- **Problem requirements**: Would you repeat the entries below word for word and omit the pictures?

--- Data under study ---

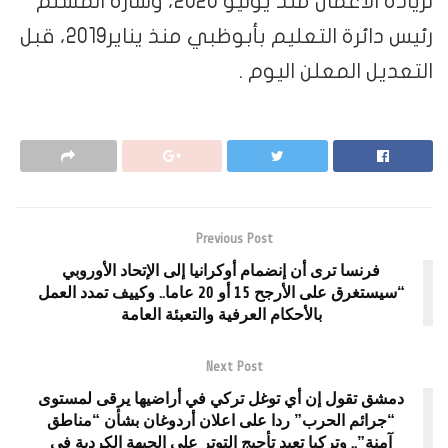
لريادة الأعمال منذ يوليو 2020، وسارة المسلم
رئيس دائرة التعليم بأبوظبي منذ يناير2019، قبل
التعديل المعلن اليوم .
Previous Post
فرنسا ترى أن إنضمام أوكرانيا إلى الإتحاد الأوروبي
“سيستغرق على الأرجح 15 أو 20 عاما.. وكييف تمدد العمل
بالأحكام العرفية والتعبئة العامة
Next Post
دمشق تقول إن أي توغل تركي في أراضيها يرقى لمستوى
“جرائم الحرب” ردا على اعلان أردوغان بشأن “مناطق
آمنة”.. وتركيا تعيد تأجيج التوتر على الجبهة الكردية في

---

- **Problem solution**:
لريادة الأعمال منذ يوليو 2020، وسارة المسلم
رئيس دائرة التعليم بأبوظبي منذ يناير2019، قبل
التعديل المعلن اليوم .
Previous Post
فرنسا ترى أن إنضمام أوكرانيا إلى الإتحاد الأوروبي
“سيستغرق على الأرجح 15 أو 20 عاما.. وكييف تمدد العمل
بالأحكام العرفية والتعبئة العامة
Next Post
دمشق تقول إن أي توغل تركي في أراضيها يرقى لمستوى
“جرائم الحرب” ردا على اعلان أردوغان بشأن “مناطق
آمنة”.. وتركيا تعيد تأجيج التوتر على الجبهة الكردية في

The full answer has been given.